Last night I went out for a walk around 8pm, just to get some exercise. It wasn’t a long walk, but I went and did it. Since then I’d been casting around to figure out how and what to do today for exercise.

Getting up early and doing it before work wasn’t going to happen – I know me and I know that in the dead of winter getting up out of a warm cozy bed while it’s still dark to go exercise in the cold isn’t going to happen. After work tonight is out because I have a speaking engagement.  For some reason coming around to figuring out that I need to do it sometime during the day took a very long time, mostly because I hate the gym and that’s the only option in the middle of the day.

But then lying in bed hitting snooze this morning I had a realization. The reason I don’t like running before work is because it’s so cold and dark out. If I went to the gym at work, changed clothes there and then went out for a run from there it would be both light out, and warm enough to run!

I have regularly gone for runs from the work gym in the past, but only after work, so it had gotten stuck in my head that running from the work gym was an after-work only activity. Obviously that’s not true, but because I had only ever done it that way, many times, my mind had decided that there was a good reason I didn’t run during the day and only in the evening – but there simply is not.

So when I was getting ready this morning I packed up my running clothes and all the things I’d need to continue working after my run. It’s a different set of things than I normally pack for the gym because normally I go straight home after working out there so I don’t bother with the niceties, but it’s not that hard to put some deodorant and hair stuff in my bag too.

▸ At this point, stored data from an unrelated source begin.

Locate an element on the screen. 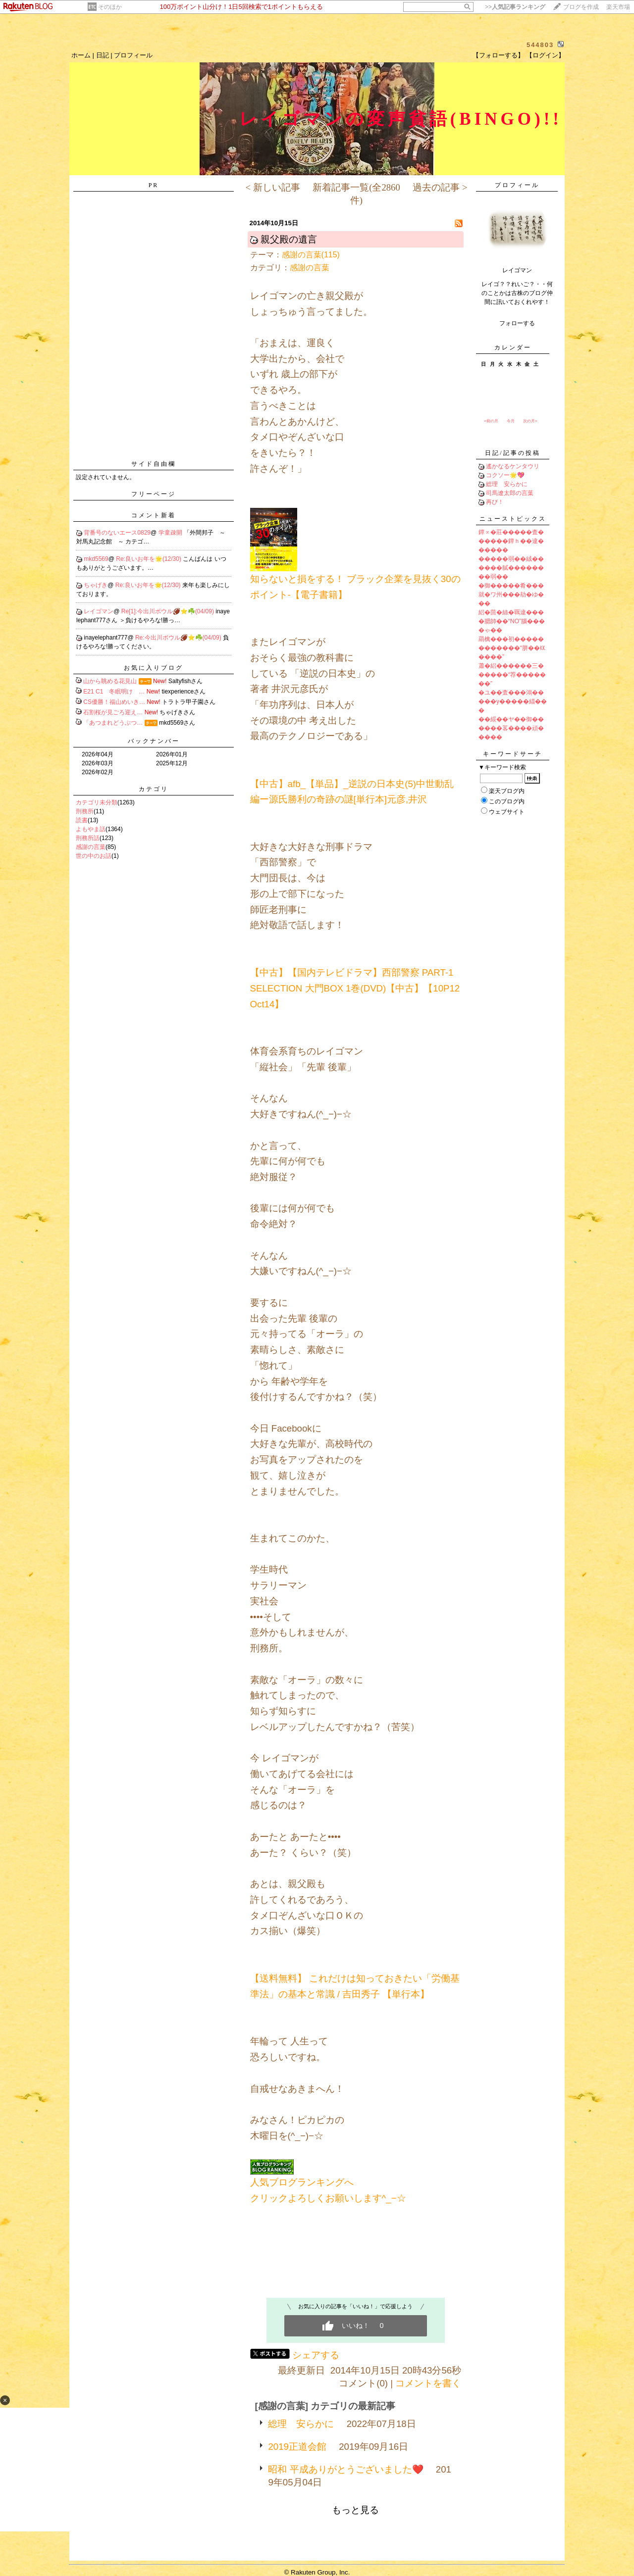 Image resolution: width=634 pixels, height=2576 pixels. 感謝の言葉 is located at coordinates (91, 846).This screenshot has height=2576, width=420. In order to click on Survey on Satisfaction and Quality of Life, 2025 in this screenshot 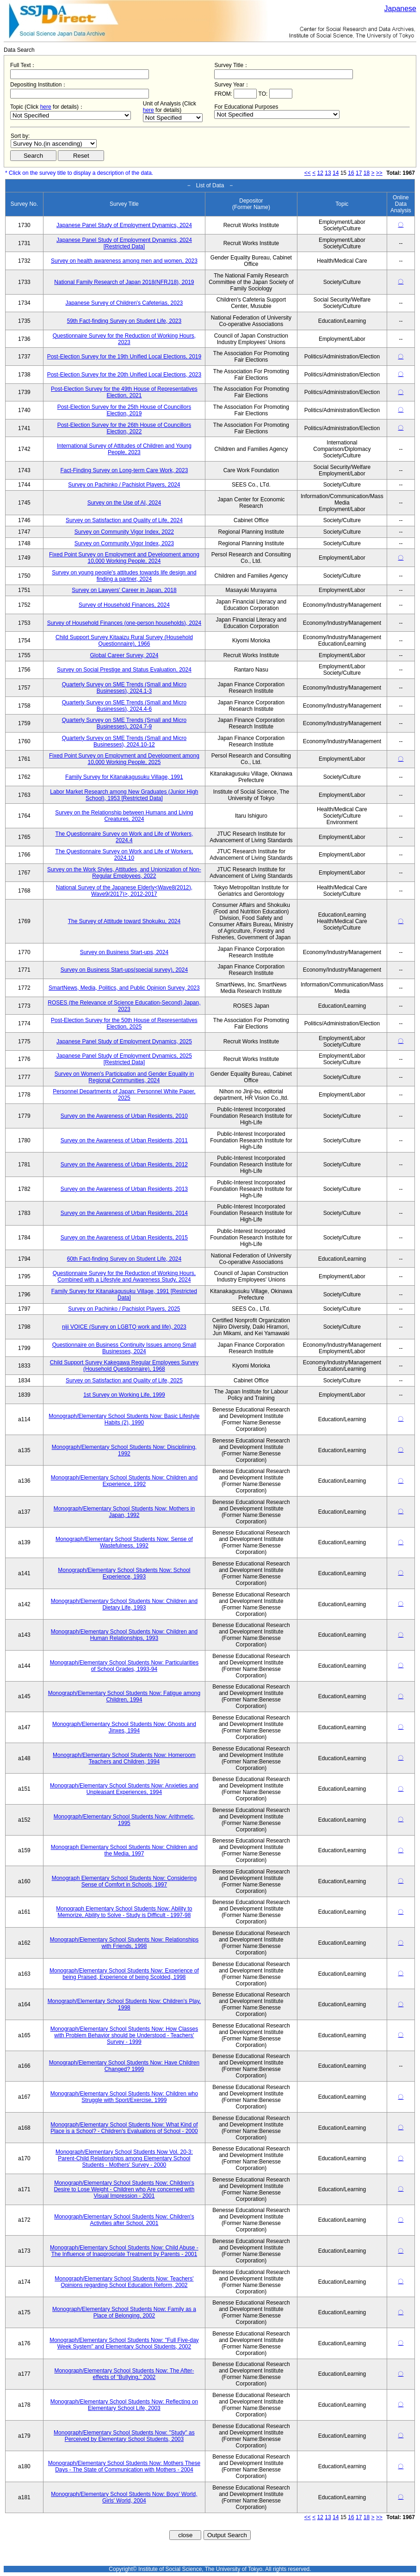, I will do `click(124, 1380)`. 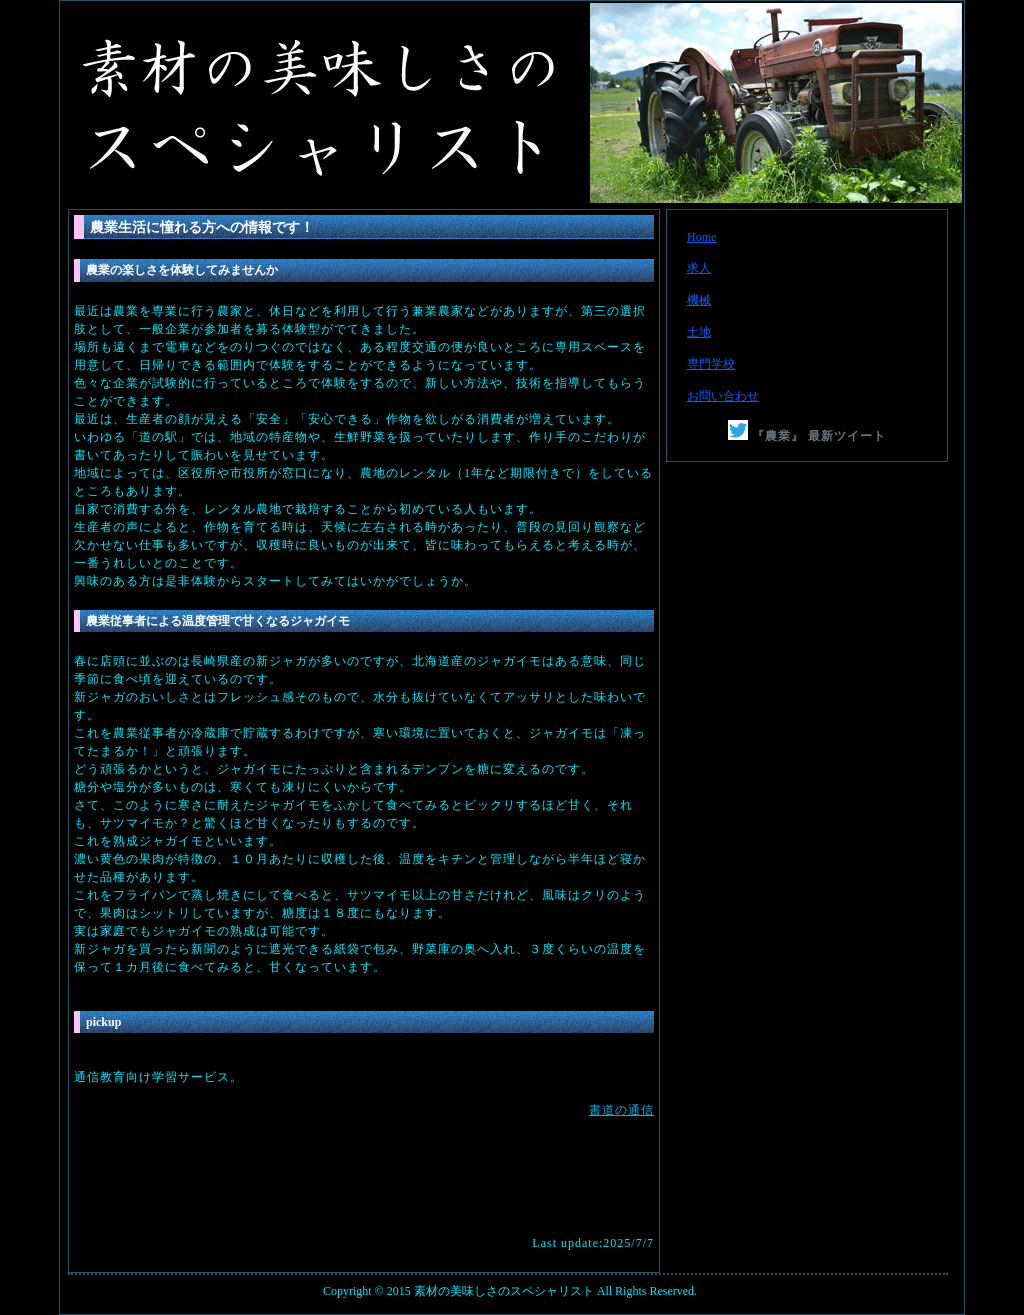 What do you see at coordinates (723, 396) in the screenshot?
I see `お問い合わせ` at bounding box center [723, 396].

And that is today’s plan – a run in the early afternoon, I even blocked out the time in my work calendar. I feel like I remembered something important today – I took the time to think about WHY I only ever did things a certain way and it turned out that it wasn’t because other ways weren’t workable, just that the way I did it worked for me at that time – and something different will work for me now. What habits have you formed without realizing they were forming, that might be hindering your goals instead of helping?